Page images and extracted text
*-*-*

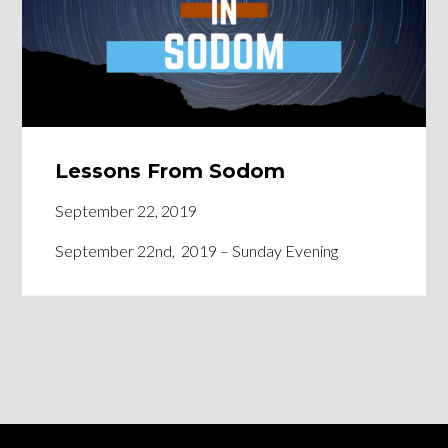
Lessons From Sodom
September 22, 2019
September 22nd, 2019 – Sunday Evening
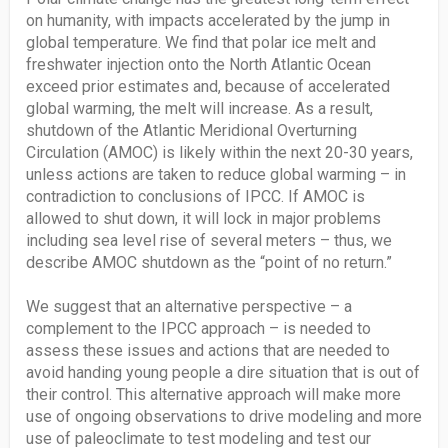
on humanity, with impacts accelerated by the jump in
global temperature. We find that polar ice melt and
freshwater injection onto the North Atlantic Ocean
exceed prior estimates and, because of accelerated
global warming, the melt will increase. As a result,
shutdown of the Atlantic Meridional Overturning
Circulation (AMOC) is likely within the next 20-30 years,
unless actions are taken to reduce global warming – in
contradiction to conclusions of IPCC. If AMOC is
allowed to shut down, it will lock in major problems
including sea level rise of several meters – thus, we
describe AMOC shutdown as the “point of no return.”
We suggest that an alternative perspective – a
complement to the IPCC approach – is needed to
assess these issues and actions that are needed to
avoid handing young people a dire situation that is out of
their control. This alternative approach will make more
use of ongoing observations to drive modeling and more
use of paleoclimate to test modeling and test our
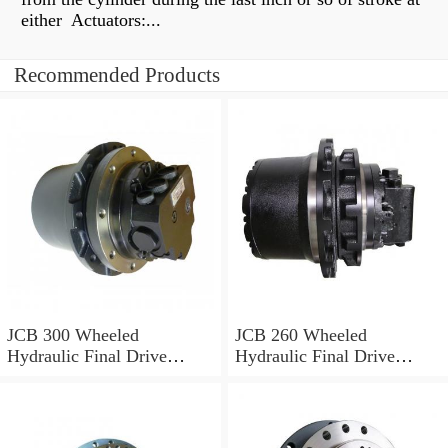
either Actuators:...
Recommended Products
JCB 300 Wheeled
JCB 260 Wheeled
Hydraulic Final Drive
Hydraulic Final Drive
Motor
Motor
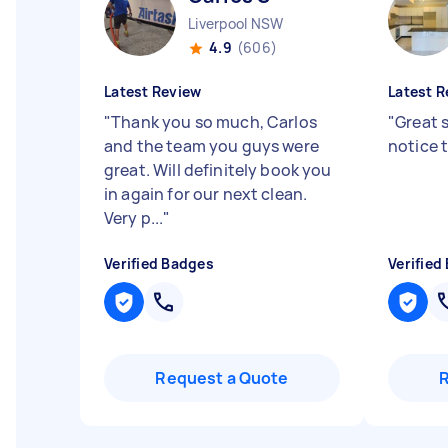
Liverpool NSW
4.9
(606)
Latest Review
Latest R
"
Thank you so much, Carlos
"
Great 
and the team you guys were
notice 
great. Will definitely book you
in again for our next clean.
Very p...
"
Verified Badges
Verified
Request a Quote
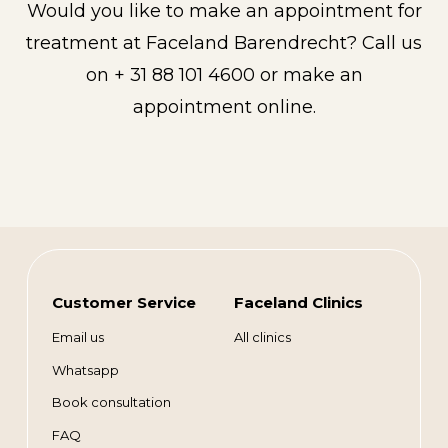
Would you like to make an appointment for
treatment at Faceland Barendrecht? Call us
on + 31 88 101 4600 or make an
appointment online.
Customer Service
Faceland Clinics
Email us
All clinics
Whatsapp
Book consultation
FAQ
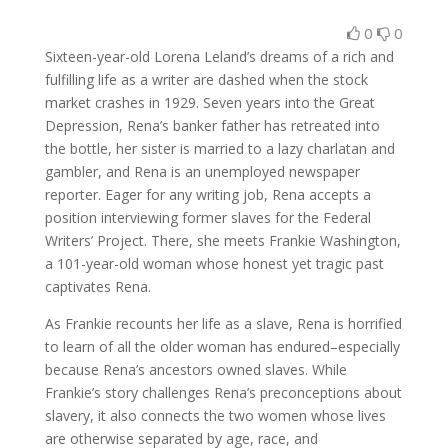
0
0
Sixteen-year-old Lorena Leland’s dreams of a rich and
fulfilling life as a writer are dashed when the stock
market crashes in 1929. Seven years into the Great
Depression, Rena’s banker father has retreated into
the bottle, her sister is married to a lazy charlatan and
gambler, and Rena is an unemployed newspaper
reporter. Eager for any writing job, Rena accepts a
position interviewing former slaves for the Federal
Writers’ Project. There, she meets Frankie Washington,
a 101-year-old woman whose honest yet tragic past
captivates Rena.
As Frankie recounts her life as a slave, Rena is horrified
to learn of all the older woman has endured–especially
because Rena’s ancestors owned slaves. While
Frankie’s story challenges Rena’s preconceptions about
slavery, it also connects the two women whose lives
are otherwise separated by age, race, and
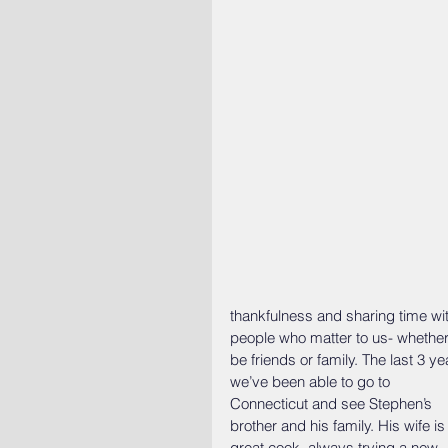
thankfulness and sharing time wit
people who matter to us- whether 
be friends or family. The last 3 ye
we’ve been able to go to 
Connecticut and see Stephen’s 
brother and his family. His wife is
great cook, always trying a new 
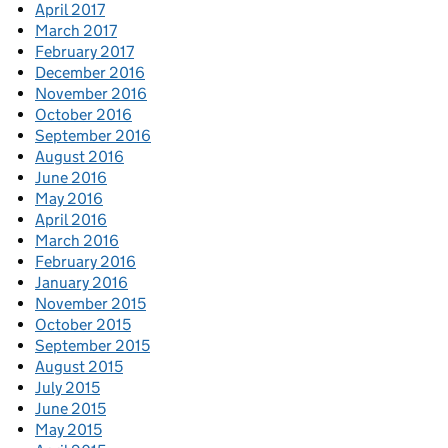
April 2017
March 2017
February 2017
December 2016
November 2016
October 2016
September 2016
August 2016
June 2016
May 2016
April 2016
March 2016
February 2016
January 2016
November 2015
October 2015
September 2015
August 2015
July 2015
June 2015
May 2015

*-*-*

ASSIGNMENT: Show each line in the entries that holds the string "more".

OUTPUT FOR THIS TASK:
their control. This alternative approach will make more
use of ongoing observations to drive modeling and more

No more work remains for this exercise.